Savvy travelers make more than a mad dash day trip to Georgetown, staying for a few days or more at one of the inns, soaking up the laid-back, idyllic Maine island atmosphere. The seaside Grey Havens Inn (96 Seguinland Road, 855-473-9428, www.grey
havens.com
, $195-$350), with its grand wraparound porch and 13 cheerful rooms, has grabbed five-star ratings from TripAdvisor and been named “Best Classic Coastal Inn in Maine” by Yankee magazine. The turret rooms in this shingle-style mansion are especially nice, with in-the-round windows offering good views of the Atlantic. The expansive front living room with its large fieldstone fireplace is a great place to hang out, and Blue Restaurant, also open to the public, focuses on fresh seafood and locally-sourced dishes.

Picnic tables at Five Islands Lobster Co. offer glimpses of the working fisherman and lobsterman’s life.

Pamela Wright for The Boston Globe

Picnic tables at Five Islands Lobster Co. offer glimpses of the working fisherman and lobsterman’s life.

The sweeping lawn at the secluded and surprisingly elegant Coveside Bed and Breakfast (6 Cotts Cove Lane, 800-232-5490, www.covesidebandb
.com, $145-$225) leads to the shoreline of pretty Cotts Bay and a private dock, with views into Sheepscot Bay. Seven rooms, housed in the main house and separate modern cottage, are bright and airy, with water views, private baths, and plush linens; some have private porches and gas fireplaces. Guests have access to bikes and kayaks (this is a great place to pedal or paddle), and rates include a full breakfast prepared by co-owner Carolyn Church, a former pastry chef.

Offering equally fine water views and comfy digs is The Mooring (132 Seguinland Road, 866-828-7343, www.themooringb-b.com, $150-
$210). Five rooms are uniquely decorated, like the Lighthouse Room with blue and white colors and water views, and the cozy, pink-hued Rose Room, all with private baths. The 1890s house, the original home of Walter Reid, the donor of Reid State Park, also has a light-filled, oceanfront sun porch and terrace.

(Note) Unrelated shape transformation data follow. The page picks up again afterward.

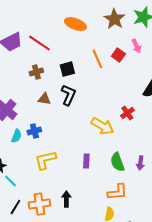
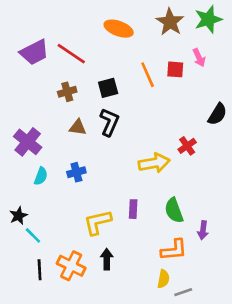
red square: (118, 55) -> (175, 69), turned -32
yellow arrow: (102, 126) -> (154, 163), turned -40
blue cross: (34, 131) -> (76, 172), moved
yellow L-shape: (45, 160) -> (98, 222), moved
purple arrow: (140, 163) -> (203, 230), moved
orange cross: (39, 204) -> (71, 266), turned 35
black line: (15, 207) -> (40, 270), turned -35

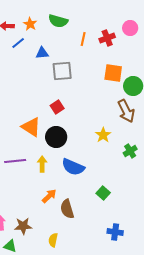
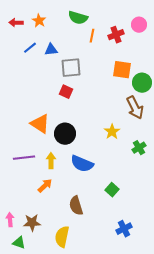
green semicircle: (58, 21) -> (78, 18), moved
blue line: (18, 43) -> (30, 48), moved
red square: (57, 107) -> (66, 92), moved, turned -32
orange arrow: (49, 196) -> (45, 186), moved
blue cross: (115, 232) -> (124, 229), turned -35
yellow semicircle: (53, 240) -> (62, 237), size x1.5

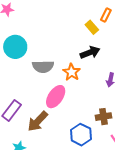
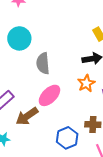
gray semicircle: (43, 67) -> (43, 63), turned 75
orange star: (72, 72) -> (86, 83), moved

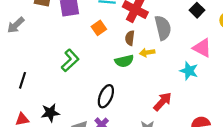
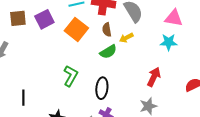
orange square: (99, 28) -> (76, 29), size x1.6
green L-shape: (70, 60) -> (71, 76), moved

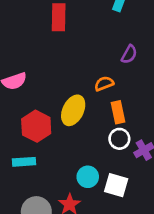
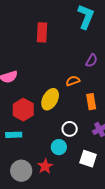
orange rectangle: (118, 112) -> (91, 102), moved
white circle: (119, 139) -> (70, 129), moved
white square: (116, 185) -> (88, 159), moved

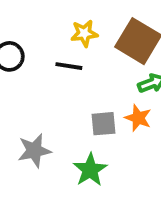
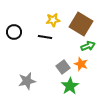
gray square: (104, 124) -> (63, 67), turned -32
green star: (90, 170) -> (70, 86), moved

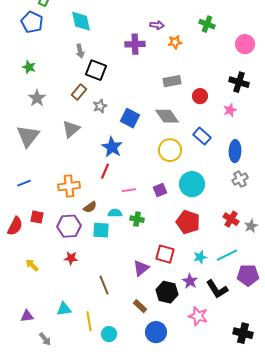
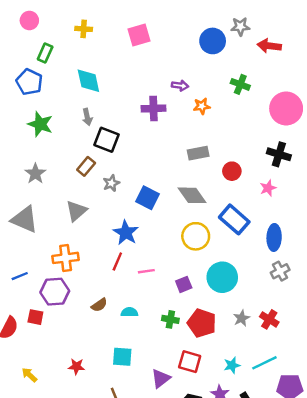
pink circle: (245, 44) -> (286, 108), size x1.4
green star: (29, 67) -> (40, 124), moved, size x1.5
gray triangle: (28, 136) -> (25, 219), turned -45
blue rectangle: (202, 136) -> (234, 219), size x1.4
orange cross: (69, 186) -> (66, 258), moved
pink line: (129, 190) -> (146, 271), moved
green cross: (137, 219) -> (170, 319), moved
red pentagon: (188, 222) -> (202, 323), moved
purple hexagon: (69, 226) -> (55, 292), moved
gray star: (251, 226) -> (242, 318), moved
cyan square: (101, 230) -> (122, 357), moved

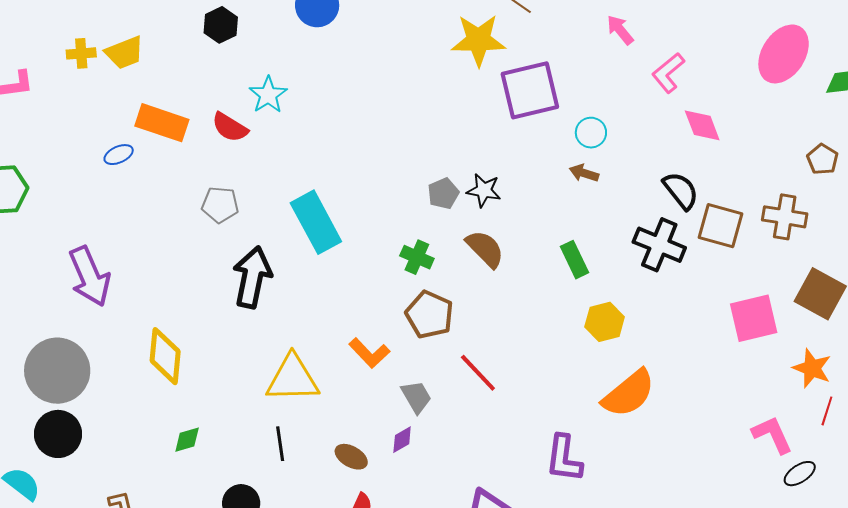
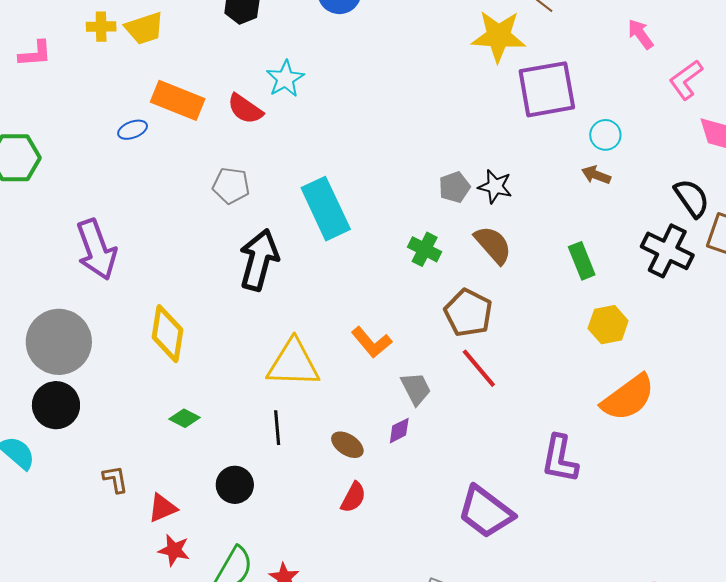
brown pentagon: (429, 315) -> (468, 313), moved
green diamond: (187, 440) -> (185, 418), turned 40

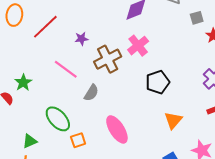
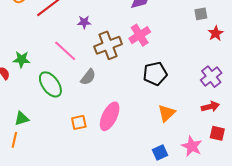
green star: (23, 83) -> (21, 59), turned 30
green ellipse: (58, 119) -> (50, 84), moved
pink ellipse: (117, 129) -> (110, 116), turned 52
orange square: (78, 140) -> (79, 122), moved

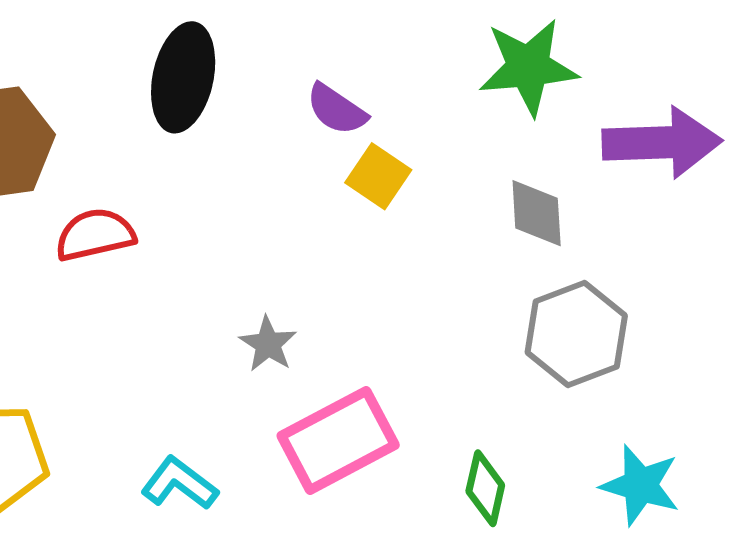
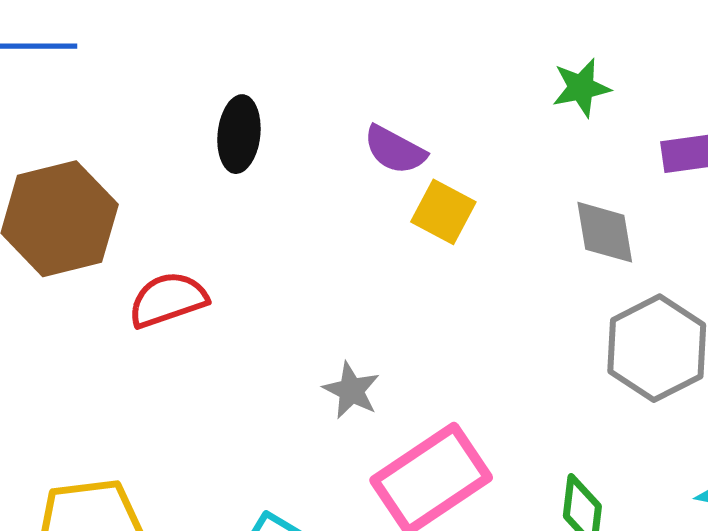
green star: (528, 67) -> (581, 88), size x0.6
black ellipse: (183, 77) -> (239, 134), size x0.7

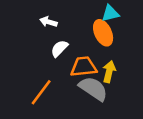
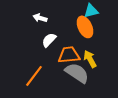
yellow arrow: (109, 72) -> (90, 59), turned -42

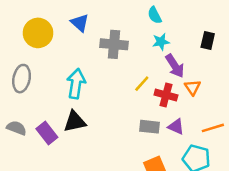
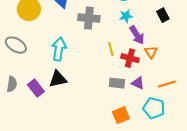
black rectangle: (208, 41) -> (163, 15), turned -40
gray ellipse: (22, 79) -> (16, 45), turned -70
yellow line: (142, 84) -> (111, 49), turned -56
gray semicircle: (16, 128) -> (12, 84), turned 77

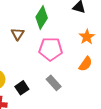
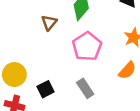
pink pentagon: (51, 49) -> (87, 46), turned 30

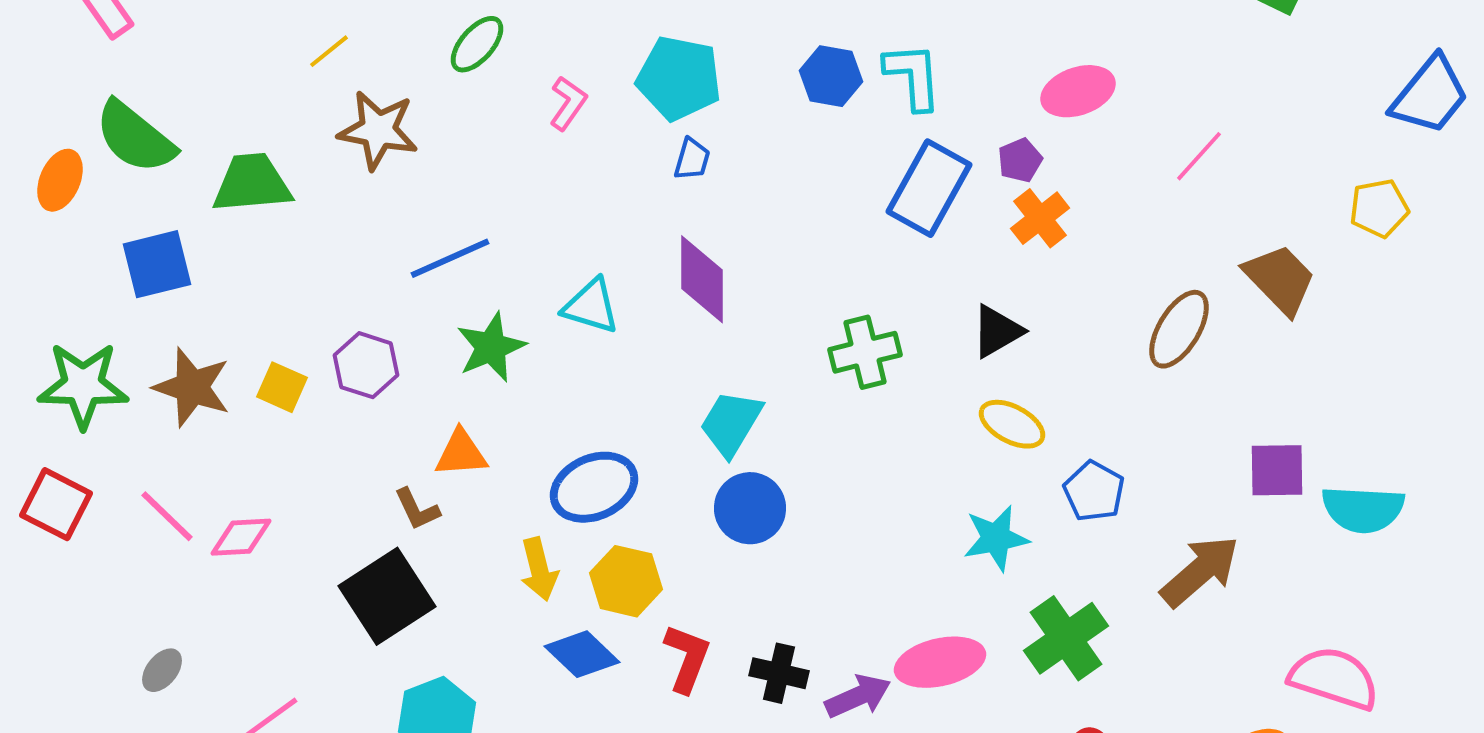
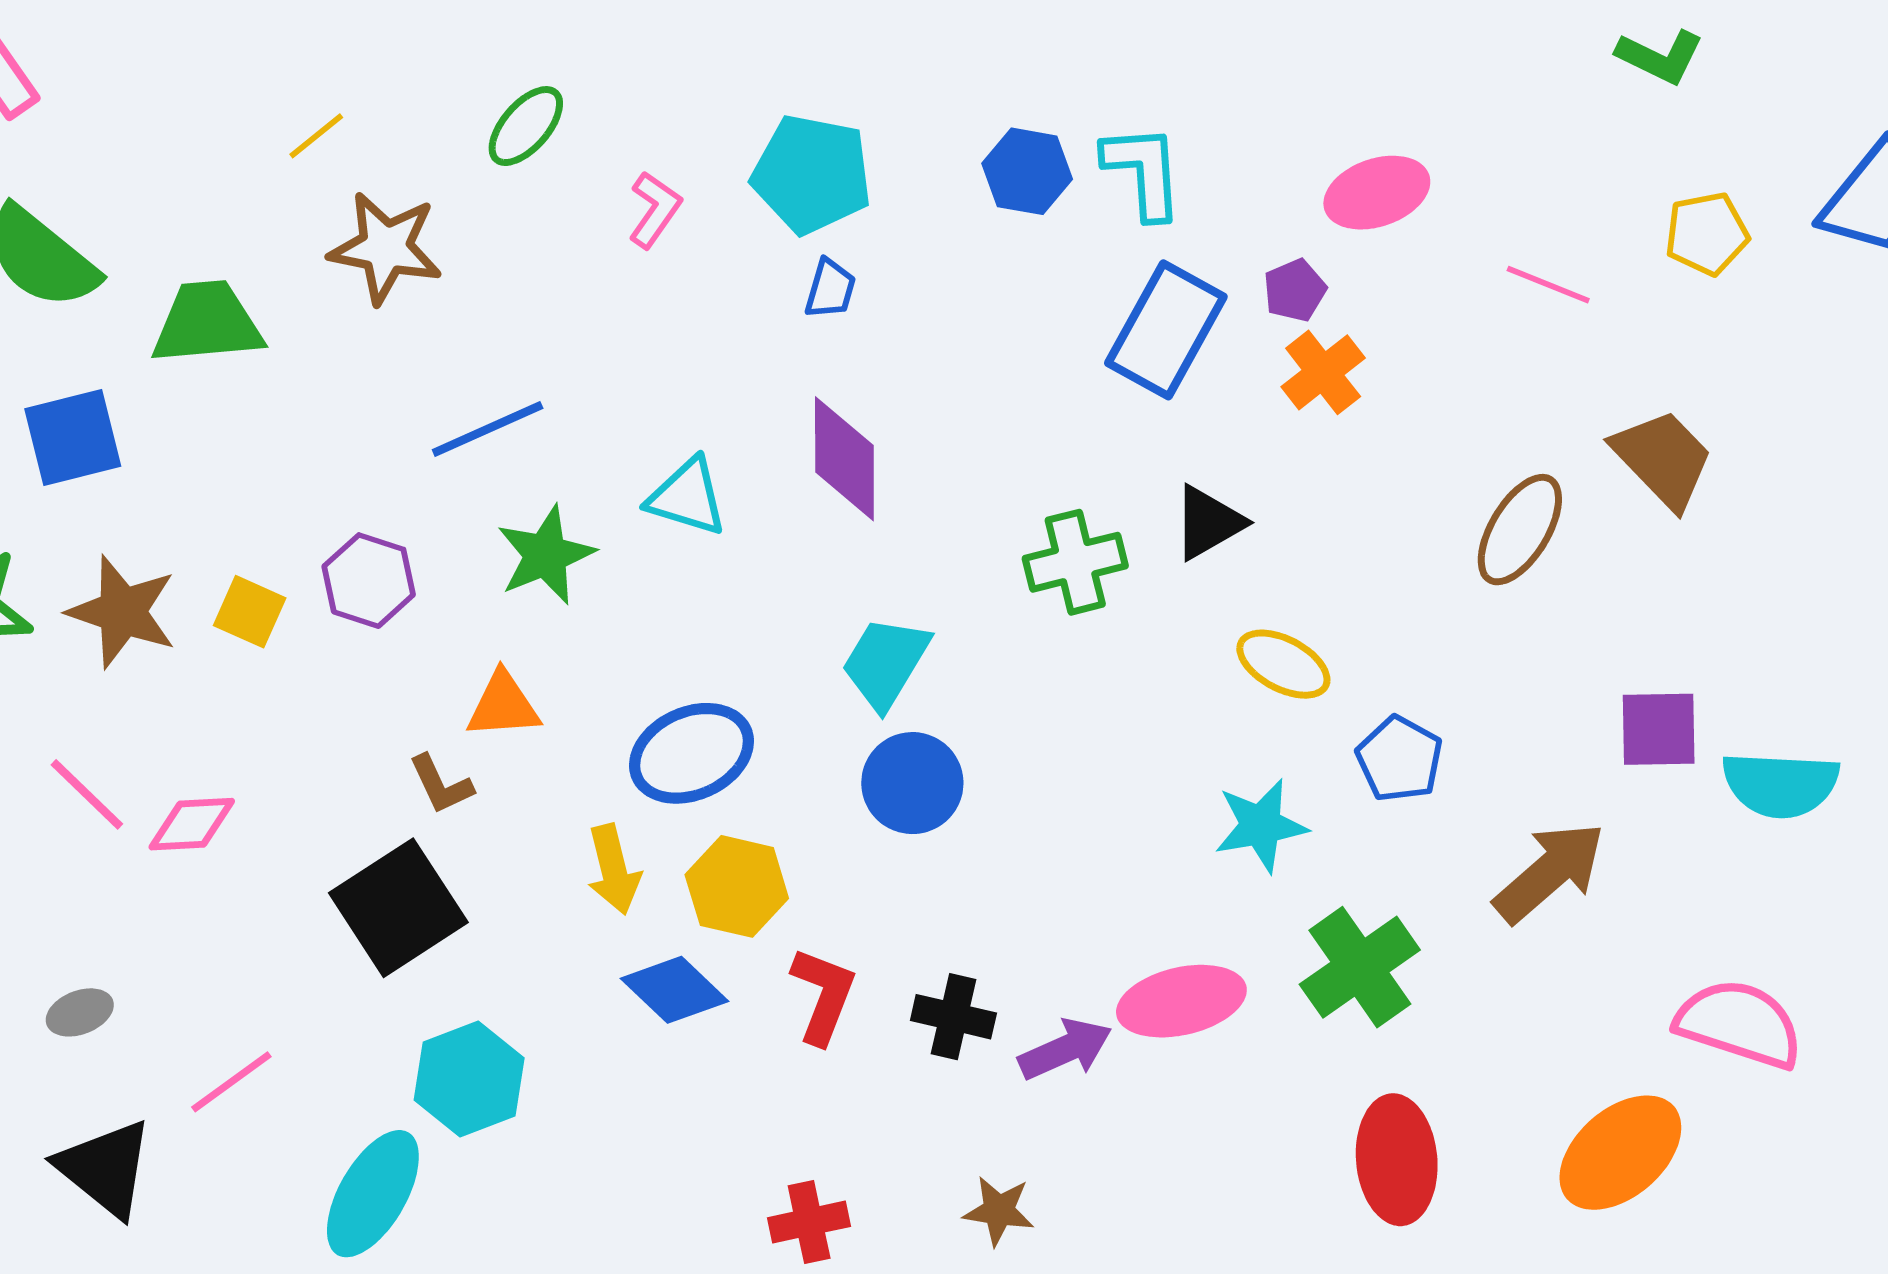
pink line: (1199, 156) -> (1548, 285), turned 70
yellow pentagon: (1379, 208) -> (1707, 234), moved
black triangle: (997, 331) -> (1208, 523), moved
gray ellipse: (162, 670) -> (80, 1012), turned 30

Maybe next time we’d book rooms and bring our husbands, but for now we followed the meandering road to its end on the shores of Sheepscot Bay, home to Five Islands Lobster Co. (1447 Five Islands Road, 207-371-2990, www.fiveislandslobster.com, market prices vary). This was exactly the kind of place you want to find at the end of a road in coastal Maine. We grabbed a seat at a picnic table overlooking the postcard-pretty harbor, and dined on just-trapped lobsters, enhanced by the tang of the salty sea air — in no hurry at all to leave Georgetown.